Post-exercise recovery of SmO₂ was markedly faster in trained individuals. This can be attributed to enhanced mitochondrial oxidative capacity, faster phosphocreatine resynthesis, and more efficient lactate clearance (9,10). Such findings are consistent with the work of Ryan et al., who reported quicker SmO₂ normalization following high-intensity interval training in aerobically trained individuals (11).
NIRS has proven to be a reliable, non-invasive tool for monitoring SmO₂ during exercise, offering valuable insights into real-time muscular oxygenation dynamics (12). Compared to traditional oxygenation assessments, NIRS is advantageous in terms of portability, safety, and real-time application in both clinical and athletic settings (13). Moreover, it has been validated as a surrogate for muscle oxidative capacity, especially in endurance-trained populations (14).
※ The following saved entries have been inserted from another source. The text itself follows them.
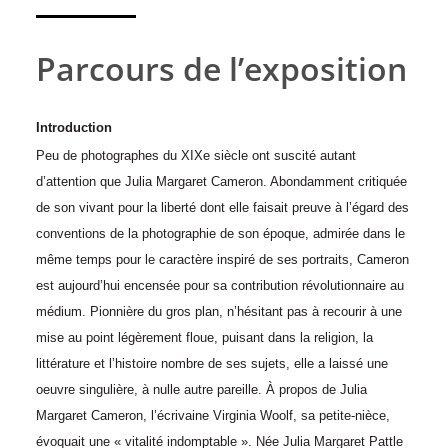
Parcours de l’exposition
Introduction
Peu de photographes du XIXe siècle ont suscité autant
d’attention que Julia Margaret Cameron. Abondamment critiquée
de son vivant pour la liberté dont elle faisait preuve à l’égard des
conventions de la photographie de son époque, admirée dans le
même temps pour le caractère inspiré de ses portraits, Cameron
est aujourd’hui encensée pour sa contribution révolutionnaire au
médium. Pionnière du gros plan, n’hésitant pas à recourir à une
mise au point légèrement floue, puisant dans la religion, la
littérature et l’histoire nombre de ses sujets, elle a laissé une
oeuvre singulière, à nulle autre pareille. À propos de Julia
Margaret Cameron, l’écrivaine Virginia Woolf, sa petite-nièce,
évoquait une « vitalité indomptable ». Née Julia Margaret Pattle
Despite its strengths, the study has limitations. The sample size was relatively small and limited to young males, which may reduce generalizability to other populations. Additionally, variations in subcutaneous fat thickness could influence NIRS signal accuracy (15). Future research should explore larger, more diverse populations and consider integrating other performance markers like lactate threshold or VO₂max to provide a comprehensive physiological profile.
In conclusion, trained individuals exhibit superior muscle oxygen saturation responses during and after exercise compared to their untrained counterparts. NIRS offers a valuable tool for assessing muscle oxygen dynamics, training adaptations, and potential fatigue or performance deficits. These findings support the incorporation of NIRS monitoring in athletic training and rehabilitation programs for targeted physiological feedback.